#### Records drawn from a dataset
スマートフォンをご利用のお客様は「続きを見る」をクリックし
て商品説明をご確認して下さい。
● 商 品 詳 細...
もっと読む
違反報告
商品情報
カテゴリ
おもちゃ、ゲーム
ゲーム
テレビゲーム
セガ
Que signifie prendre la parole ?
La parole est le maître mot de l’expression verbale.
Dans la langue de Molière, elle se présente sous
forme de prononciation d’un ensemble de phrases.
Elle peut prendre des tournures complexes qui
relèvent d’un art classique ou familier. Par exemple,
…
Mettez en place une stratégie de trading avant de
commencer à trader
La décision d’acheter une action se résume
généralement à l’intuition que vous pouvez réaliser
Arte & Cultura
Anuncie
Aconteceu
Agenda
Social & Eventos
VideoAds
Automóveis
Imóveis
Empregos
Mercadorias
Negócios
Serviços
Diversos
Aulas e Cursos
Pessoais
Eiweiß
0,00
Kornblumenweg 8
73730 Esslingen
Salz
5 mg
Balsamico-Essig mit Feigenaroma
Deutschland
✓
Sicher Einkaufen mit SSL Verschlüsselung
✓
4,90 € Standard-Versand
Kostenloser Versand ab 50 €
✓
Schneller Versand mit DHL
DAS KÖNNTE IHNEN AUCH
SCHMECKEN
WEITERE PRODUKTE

--

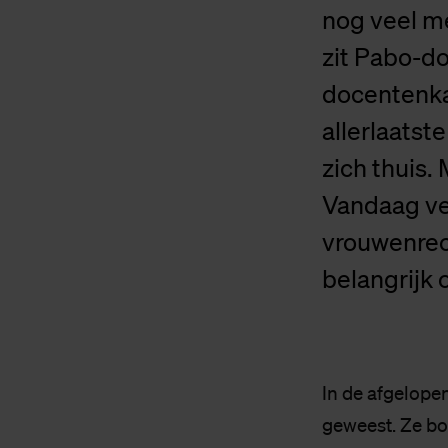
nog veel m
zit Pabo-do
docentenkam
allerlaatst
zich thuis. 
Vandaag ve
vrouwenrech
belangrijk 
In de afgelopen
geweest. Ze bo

#### ACTIVITY
Could you set down, word for word, only the lines above from the line with "スマートフォンをご利用のお客様は「続きを見る」をクリックし" to the line with "Elle peut prendre des tournures complexes qui", including both?

#### OUTPUT BELOW
スマートフォンをご利用のお客様は「続きを見る」をクリックし
て商品説明をご確認して下さい。
● 商 品 詳 細...
もっと読む
違反報告
商品情報
カテゴリ
おもちゃ、ゲーム
ゲーム
テレビゲーム
セガ
Que signifie prendre la parole ?
La parole est le maître mot de l’expression verbale.
Dans la langue de Molière, elle se présente sous
forme de prononciation d’un ensemble de phrases.
Elle peut prendre des tournures complexes qui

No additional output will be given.